At first, this seemed an ordinarily unusual move, as few chains that have made the investment in self-service machines (Fidelity started rolling them out 10 years ago) bother to yank them out. But then Fidelity tried to explain the move, and what seemed merely unusual became positively surreal.
Fidelity, after being contacted, E-mailed a statement saying that “we are currently transitioning to new technology to better suit customer needs.” Fair enough, but what new technology? The company wouldn’t specify.
Fidelity spokesperson Teri Ginsburg said that the current kiosks will be removed the first half of this year and that—for an unspecified “period of time”—customers will have no automated assistance. She said that “new technology” and a “new approach” would be brought in that was “not a machine” and would be “not a direct replacement” for the self-service kiosks.
Asked why they didn’t wait for the new units, Ginsburg said the removal of the old units would make it easier to put in the new technology.
Either way, why announce to all customers—months before it’s slated to happen—that some hardware is being discontinued? What’s the point? It doesn’t help the consumer or the chain. We are waiting to hear more answers from Fidelity as to what the new approach is. Either way, this seems like a bizarre way to transition self-service approaches.
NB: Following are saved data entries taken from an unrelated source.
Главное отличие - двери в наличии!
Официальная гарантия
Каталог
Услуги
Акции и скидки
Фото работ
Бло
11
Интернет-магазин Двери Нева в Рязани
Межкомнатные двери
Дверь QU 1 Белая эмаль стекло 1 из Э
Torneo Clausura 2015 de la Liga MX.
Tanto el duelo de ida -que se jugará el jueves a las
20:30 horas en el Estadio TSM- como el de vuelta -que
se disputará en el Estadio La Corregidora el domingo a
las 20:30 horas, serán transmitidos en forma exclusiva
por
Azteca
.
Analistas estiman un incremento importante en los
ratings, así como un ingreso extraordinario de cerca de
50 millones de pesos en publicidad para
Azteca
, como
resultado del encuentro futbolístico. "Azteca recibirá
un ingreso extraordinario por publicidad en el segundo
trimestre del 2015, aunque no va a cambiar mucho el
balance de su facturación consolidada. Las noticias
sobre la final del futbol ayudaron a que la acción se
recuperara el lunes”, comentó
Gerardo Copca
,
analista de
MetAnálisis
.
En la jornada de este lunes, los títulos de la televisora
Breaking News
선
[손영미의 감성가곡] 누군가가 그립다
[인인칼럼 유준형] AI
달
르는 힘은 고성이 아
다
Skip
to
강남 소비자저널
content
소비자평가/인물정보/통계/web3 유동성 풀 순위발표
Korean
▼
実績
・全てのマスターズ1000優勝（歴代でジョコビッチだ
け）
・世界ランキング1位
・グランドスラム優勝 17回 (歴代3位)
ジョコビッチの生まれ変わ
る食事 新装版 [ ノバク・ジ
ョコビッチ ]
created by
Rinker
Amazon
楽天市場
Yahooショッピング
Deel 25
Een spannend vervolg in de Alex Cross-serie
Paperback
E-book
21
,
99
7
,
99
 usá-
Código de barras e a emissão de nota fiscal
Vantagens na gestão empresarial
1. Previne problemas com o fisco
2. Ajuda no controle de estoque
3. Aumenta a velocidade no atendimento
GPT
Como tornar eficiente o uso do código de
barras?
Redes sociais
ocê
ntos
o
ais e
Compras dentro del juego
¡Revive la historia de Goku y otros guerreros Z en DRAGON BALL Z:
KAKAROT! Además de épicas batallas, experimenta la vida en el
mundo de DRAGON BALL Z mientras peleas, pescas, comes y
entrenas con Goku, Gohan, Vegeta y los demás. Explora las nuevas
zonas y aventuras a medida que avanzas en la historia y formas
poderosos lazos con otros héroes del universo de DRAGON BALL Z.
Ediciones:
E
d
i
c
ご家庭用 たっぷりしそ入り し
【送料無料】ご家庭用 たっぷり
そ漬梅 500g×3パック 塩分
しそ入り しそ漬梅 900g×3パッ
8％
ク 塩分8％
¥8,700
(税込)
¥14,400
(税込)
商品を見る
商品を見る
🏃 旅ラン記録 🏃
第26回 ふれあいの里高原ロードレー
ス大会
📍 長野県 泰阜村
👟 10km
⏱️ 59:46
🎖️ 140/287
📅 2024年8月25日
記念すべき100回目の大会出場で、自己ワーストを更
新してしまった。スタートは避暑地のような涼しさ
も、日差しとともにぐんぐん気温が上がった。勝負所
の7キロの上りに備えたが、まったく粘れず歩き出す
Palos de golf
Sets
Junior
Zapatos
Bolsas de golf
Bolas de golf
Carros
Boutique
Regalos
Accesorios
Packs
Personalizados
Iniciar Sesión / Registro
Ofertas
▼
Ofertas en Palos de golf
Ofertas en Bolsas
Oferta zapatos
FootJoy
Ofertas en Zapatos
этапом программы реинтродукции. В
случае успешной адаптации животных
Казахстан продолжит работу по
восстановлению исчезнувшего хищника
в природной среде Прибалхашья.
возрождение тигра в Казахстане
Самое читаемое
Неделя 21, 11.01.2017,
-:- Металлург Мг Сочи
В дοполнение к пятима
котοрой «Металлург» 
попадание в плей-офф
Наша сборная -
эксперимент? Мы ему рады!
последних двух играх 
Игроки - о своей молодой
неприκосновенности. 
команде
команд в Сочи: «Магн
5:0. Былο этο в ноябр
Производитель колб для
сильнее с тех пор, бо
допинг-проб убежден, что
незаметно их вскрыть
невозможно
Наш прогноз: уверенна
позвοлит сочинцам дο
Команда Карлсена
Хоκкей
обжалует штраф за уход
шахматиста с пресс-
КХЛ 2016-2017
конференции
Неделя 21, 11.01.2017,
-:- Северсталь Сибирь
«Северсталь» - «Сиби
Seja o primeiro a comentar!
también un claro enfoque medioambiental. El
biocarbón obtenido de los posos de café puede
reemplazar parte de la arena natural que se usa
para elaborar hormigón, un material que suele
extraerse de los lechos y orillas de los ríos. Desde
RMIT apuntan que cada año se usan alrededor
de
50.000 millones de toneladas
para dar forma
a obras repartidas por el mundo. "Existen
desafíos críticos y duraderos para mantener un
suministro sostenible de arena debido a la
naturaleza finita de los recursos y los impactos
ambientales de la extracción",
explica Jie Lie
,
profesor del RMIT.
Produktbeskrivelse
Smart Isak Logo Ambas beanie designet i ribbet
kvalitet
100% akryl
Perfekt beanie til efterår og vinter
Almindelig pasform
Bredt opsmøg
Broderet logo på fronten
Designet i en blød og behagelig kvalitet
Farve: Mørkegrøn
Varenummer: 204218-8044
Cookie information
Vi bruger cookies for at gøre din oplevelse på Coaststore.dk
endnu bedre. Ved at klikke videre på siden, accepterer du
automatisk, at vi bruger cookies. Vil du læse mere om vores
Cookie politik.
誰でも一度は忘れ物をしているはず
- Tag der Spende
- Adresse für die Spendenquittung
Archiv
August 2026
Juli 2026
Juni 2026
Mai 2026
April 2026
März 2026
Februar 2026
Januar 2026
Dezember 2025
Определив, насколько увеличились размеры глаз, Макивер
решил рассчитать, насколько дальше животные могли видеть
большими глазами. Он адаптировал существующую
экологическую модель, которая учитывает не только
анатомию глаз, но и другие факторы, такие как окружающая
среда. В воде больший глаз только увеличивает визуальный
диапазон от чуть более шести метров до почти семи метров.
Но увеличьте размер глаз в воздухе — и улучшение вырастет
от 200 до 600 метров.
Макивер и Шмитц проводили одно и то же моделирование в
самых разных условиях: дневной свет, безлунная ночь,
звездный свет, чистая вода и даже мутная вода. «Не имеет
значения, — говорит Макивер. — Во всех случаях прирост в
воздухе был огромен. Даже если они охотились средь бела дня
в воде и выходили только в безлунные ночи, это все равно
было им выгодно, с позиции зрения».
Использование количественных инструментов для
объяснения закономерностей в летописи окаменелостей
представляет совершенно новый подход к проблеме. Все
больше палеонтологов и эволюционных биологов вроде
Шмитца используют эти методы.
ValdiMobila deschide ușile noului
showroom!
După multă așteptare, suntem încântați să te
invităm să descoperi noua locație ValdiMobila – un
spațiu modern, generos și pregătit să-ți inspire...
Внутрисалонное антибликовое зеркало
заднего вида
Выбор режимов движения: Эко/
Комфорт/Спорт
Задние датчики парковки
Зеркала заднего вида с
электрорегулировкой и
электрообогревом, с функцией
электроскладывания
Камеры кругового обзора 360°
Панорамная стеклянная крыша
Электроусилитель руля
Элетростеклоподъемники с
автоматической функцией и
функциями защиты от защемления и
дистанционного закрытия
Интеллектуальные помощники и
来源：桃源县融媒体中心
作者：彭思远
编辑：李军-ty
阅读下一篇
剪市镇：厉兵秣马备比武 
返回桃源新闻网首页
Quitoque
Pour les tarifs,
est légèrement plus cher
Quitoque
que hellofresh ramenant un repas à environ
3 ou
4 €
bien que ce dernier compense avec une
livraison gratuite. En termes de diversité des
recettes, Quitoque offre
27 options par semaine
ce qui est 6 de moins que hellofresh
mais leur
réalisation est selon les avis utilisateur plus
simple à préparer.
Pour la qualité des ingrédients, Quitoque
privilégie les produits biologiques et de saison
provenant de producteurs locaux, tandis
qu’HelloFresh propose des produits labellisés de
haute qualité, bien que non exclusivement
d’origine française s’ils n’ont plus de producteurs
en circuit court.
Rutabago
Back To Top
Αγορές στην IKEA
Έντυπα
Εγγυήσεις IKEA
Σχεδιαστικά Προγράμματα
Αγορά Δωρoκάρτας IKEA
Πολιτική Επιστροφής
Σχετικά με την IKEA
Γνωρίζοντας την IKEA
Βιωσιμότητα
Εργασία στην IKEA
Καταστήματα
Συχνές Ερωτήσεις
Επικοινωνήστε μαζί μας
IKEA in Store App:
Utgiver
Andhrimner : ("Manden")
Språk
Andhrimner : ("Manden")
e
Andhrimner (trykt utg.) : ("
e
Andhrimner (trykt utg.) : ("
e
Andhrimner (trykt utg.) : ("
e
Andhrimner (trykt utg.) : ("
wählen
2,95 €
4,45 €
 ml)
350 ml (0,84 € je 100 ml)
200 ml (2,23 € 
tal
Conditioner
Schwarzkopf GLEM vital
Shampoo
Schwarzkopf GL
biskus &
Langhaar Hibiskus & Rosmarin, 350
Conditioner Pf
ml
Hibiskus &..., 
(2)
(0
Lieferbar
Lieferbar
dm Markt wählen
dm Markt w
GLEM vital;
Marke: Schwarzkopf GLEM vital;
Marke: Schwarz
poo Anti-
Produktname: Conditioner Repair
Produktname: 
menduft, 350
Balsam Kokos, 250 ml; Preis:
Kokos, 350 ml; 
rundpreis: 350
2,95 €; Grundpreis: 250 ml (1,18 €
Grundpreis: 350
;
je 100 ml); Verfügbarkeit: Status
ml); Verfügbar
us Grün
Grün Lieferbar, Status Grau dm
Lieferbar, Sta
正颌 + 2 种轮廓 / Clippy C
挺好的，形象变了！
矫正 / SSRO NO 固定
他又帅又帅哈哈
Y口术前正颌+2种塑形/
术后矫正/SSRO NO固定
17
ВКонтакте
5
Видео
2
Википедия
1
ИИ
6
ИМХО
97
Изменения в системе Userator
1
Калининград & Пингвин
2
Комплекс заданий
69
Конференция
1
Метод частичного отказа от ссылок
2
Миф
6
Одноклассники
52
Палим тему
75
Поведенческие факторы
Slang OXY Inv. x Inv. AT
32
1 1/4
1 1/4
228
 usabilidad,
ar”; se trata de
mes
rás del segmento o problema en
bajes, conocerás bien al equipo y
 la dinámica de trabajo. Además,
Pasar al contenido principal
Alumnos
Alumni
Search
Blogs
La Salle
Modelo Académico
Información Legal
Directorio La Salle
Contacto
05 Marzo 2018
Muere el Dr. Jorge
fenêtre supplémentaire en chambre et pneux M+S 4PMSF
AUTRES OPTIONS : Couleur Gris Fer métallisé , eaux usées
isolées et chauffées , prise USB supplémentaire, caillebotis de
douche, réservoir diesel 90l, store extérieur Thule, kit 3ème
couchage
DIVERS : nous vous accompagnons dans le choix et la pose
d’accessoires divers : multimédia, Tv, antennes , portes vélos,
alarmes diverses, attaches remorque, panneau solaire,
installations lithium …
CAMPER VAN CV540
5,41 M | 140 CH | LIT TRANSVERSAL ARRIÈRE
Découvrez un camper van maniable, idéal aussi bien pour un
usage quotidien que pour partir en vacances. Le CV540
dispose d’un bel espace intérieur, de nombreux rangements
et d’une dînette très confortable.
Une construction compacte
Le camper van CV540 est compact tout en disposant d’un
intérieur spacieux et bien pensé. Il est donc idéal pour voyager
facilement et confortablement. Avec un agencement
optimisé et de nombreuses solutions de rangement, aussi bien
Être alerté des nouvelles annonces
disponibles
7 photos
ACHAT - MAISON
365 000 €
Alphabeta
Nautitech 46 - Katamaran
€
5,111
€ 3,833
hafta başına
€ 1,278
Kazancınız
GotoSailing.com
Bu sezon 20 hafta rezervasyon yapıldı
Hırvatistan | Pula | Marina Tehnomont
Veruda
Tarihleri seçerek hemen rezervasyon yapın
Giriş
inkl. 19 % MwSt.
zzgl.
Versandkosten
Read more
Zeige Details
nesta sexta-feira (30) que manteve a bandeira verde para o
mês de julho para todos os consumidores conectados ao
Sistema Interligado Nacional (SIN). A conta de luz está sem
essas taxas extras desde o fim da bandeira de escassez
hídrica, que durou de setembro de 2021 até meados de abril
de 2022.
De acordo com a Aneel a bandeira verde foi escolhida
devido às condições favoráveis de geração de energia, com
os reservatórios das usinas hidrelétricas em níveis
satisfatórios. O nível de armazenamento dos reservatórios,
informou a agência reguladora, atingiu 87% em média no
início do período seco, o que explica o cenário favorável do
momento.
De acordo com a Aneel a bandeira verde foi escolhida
February 26th, 2010 at 2:38 am
Interesting story. Evan- do you think this could be due to some sort of fraud that was happening? Did you probe on that area? When something seems to make no sense on the surface, one has to wonder what one does not know. I can easily believe there’s a new technology they want to implement, but I agree with the question you pose… why would they rip out the old one before the new one’s ready? Fishy.